Examples Of Non-Financial Performance Measures

Taking the Balanced Scorecard approach, there are four perspectives involved in strategy management: customer, internal processes (operations), learning and growth (HR), and financial

  1. Conversion Rate: The percentage of interactions that result in a sale. Formula: (Interactions with Completed Transactions) / (Total Sales Interactions) = (Conversion Rate)
  2. Retention Rate: The portion of consumers who remain customers for an entire reporting period. Formula: (Customers Lost in a Given Period) / (Number of Customers at the Start of a Period) = (Customer Retention Rate)

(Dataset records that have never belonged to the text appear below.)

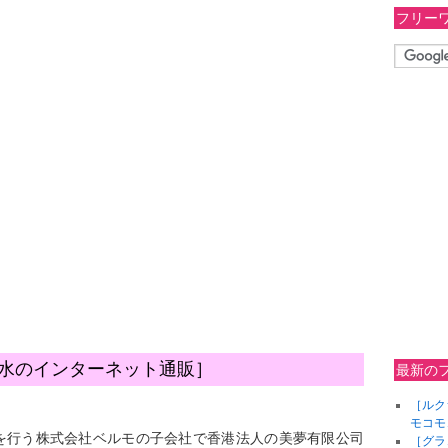
フリー
外香水のインターネット通販］
最新の
［ルク
モコモ
を行う株式会社ベルモの子会社で香港法人の美夢有限公司
［グラ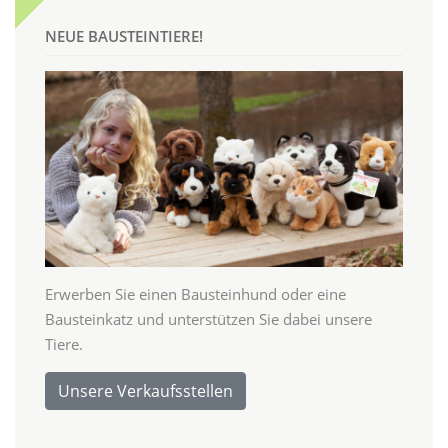
NEUE BAUSTEINTIERE!
Erwerben Sie einen Bausteinhund oder eine
Bausteinkatz und unterstützen Sie dabei unsere
Tiere.
Unsere Verkaufsstellen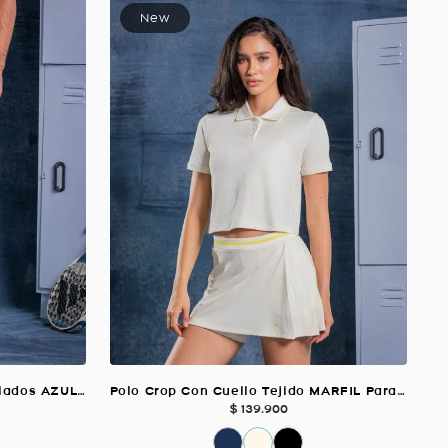
Pantaloneta Ruedos Termosellados AZUL CELESTE Para Hombre
Polo Crop Con Cuello Tejido MARFIL Para Mujer
$
139
.
900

  3. Customer Support Tickets: The number of new tickets, the number of resolved tickets, and resolution time.
  4. Product Defect Percentage: This will give you the percentage of defective products in a specified timeframe. Formula: (Number of Defective Units in a Given Period) / (Total Number of Units Produced in a Given Period) = (Product Defect Percentage)
  5. Efficiency Measure: Efficiency can be measured differently in every industry, so this common KPI will vary. For example, the manufacturing industry can measure efficiency by analyzing how many units are produced every hour and the plant’s uptime percentage.